Intermediate-Risk Disease
Intermediate-risk bladder cancer represents a broad spectrum, and within this risk group there will be a variable risk of recurrence and progression depending on tumour characteristics. It is difficult, therefore, to recommend a single intravesical treatment option. The EAU recommend that either a course of intravesical chemotherapy (the duration and intensity of which is not specified) be given or intravesical BCG depending on whether prevention of simply recurrence, or recurrence and progression is required.
A recent meta-analysis by Malmstrom et al. [48] has helped to clarify the relative efficacy of intravesical BCG and intravesical chemotherapy with regard to prevention of recurrence in intermediate-risk patients. Some [41, 49], but not all [25], of the previous meta-analyses had demonstrated a lower recurrence rate for BCG-treated intermediate-risk patients in comparison to those treated with intravesical chemotherapy. However, it had been suggested that this might partly be due to pre-treatment with chemotherapy biasing the results of these studies in favour of BCG [50]. Malmstrom et al. conducted a meta-analysis using the individual data from 2,820 patients in nine randomised controlled trials comparing MMC with BCG. Three quarters of the patients had intermediate-risk disease. They demonstrated a 32 % lower recurrence rate in the group receiving maintenance BCG.The additional benefit was seen regardless of whether previous chemotherapy had been given.
It seems likely, therefore, that maintenance BCG offers greater prophylaxis against recurrence than intravesical chemotherapy in intermediate-risk patients. However, as discussed previously, this comes at the cost of more side-effects [25]. For patients at the low end of the intermediate risk spectrum, therefore, it seems difficult to justify. Furthermore, it must be remembered that the EORTC risk tables may overestimate the risk of recurrence in some patients [51], as the data they are compiled from is from an era when single-instillation chemotherapy was not in routine use.
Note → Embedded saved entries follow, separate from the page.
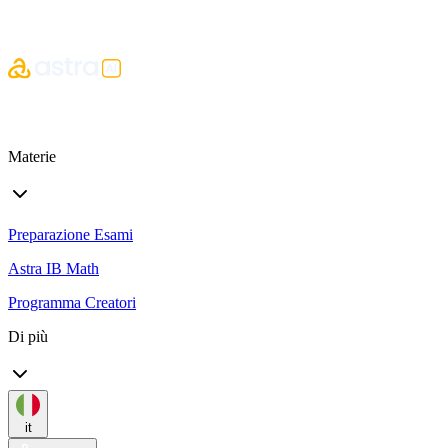
Materie
Preparazione Esami
Astra IB Math
Programma Creatori
Di più
it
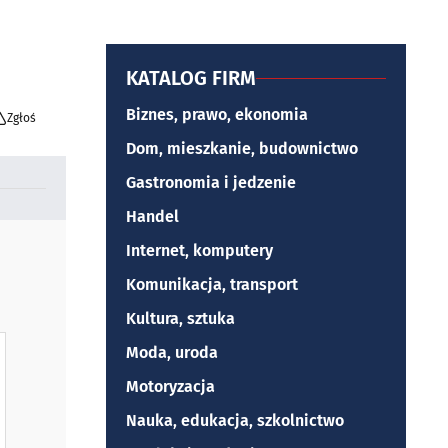
KATALOG FIRM
Biznes, prawo, ekonomia
Zgłoś
Dom, mieszkanie, budownictwo
Gastronomia i jedzenie
Handel
Internet, komputery
Komunikacja, transport
Kultura, sztuka
Moda, uroda
Motoryzacja
Nauka, edukacja, szkolnictwo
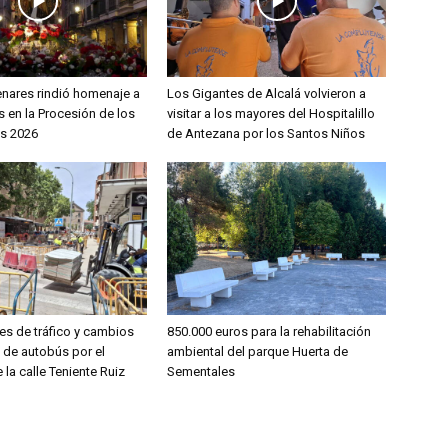
enares rindió homenaje a
Los Gigantes de Alcalá volvieron a
 en la Procesión de los
visitar a los mayores del Hospitalillo
s 2026
de Antezana por los Santos Niños
es de tráfico y cambios
850.000 euros para la rehabilitación
s de autobús por el
ambiental del parque Huerta de
 la calle Teniente Ruiz
Sementales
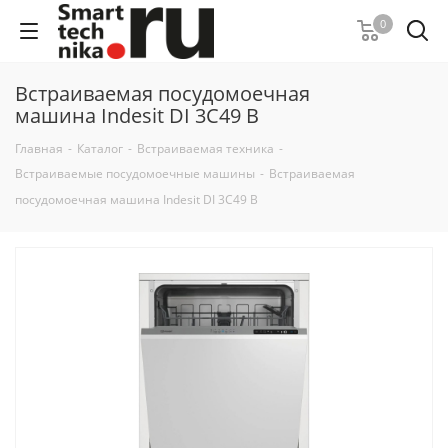
0
Встраиваемая посудомоечная
машина Indesit DI 3C49 B
Главная
-
Каталог
-
Встраиваемая техника
-
Встраиваемые посудомоечные машины
-
Встраиваемая
посудомоечная машина Indesit DI 3C49 B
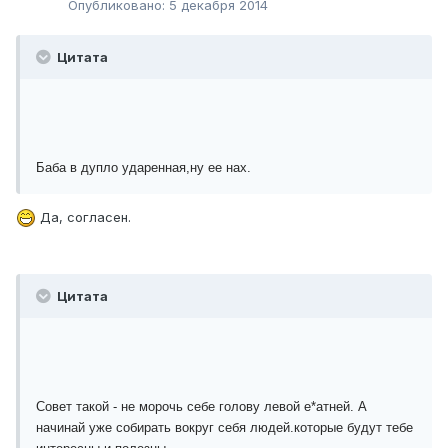
Опубликовано:
5 декабря 2014
Цитата
Баба в дупло ударенная,ну ее нах.
Да, согласен.
Цитата
Совет такой - не морочь себе голову левой е*атней. А
начинай уже собирать вокруг себя людей.которые будут тебе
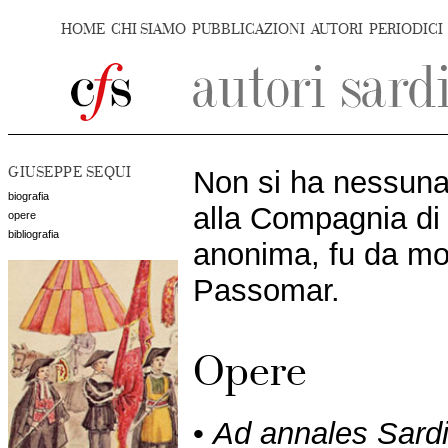
HOME
CHI SIAMO
PUBBLICAZIONI
AUTORI
PERIODICI
GIUSEPPE SEQUI
Non si ha nessuna
biografia
alla Compagnia di
opere
bibliografia
anonima, fu da mol
Passomar.
Opere
•
Ad annales Sardi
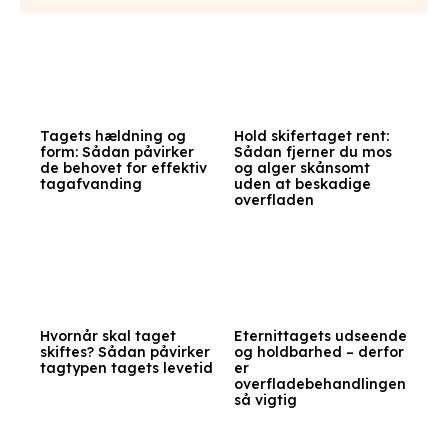
Tagets hældning og
Hold skifertaget rent:
form: Sådan påvirker
Sådan fjerner du mos
de behovet for effektiv
og alger skånsomt
tagafvanding
uden at beskadige
overfladen
Hvornår skal taget
Eternittagets udseende
skiftes? Sådan påvirker
og holdbarhed – derfor
tagtypen tagets levetid
er
overfladebehandlingen
så vigtig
In practice, the management of this group of patients varies according to individual tumour characteristics, patient choice, and local protocol, with some receiving singe-instillation chemotherapy only, others a course of chemotherapy, others a BCG schedule, and still others a single post-operative instillation of chemotherapy following TUR or biopsy of a recurrence. Whether an induction course of chemotherapy should be followed by maintenance therapy is uncertain, but as mentioned previously, it is thought that maintenance should not be given for longer than 1 year [23]. The role of single-dose postoperative intravesical chemotherapy following TUR/biopsy for recurrence has not been specifically evaluated in a randomised trial.
High-Risk Disease
Patients with high-risk disease have an increased risk of both recurrence and progression and consequently BCG treatment is recommended by the EAU in all such patients, other than where early radical cystectomy is undertaken [13]. The EAU guidelines recommend the use of a maintenance schedule, although as mentioned previously this has recently been challenged in a non-randomised study [39].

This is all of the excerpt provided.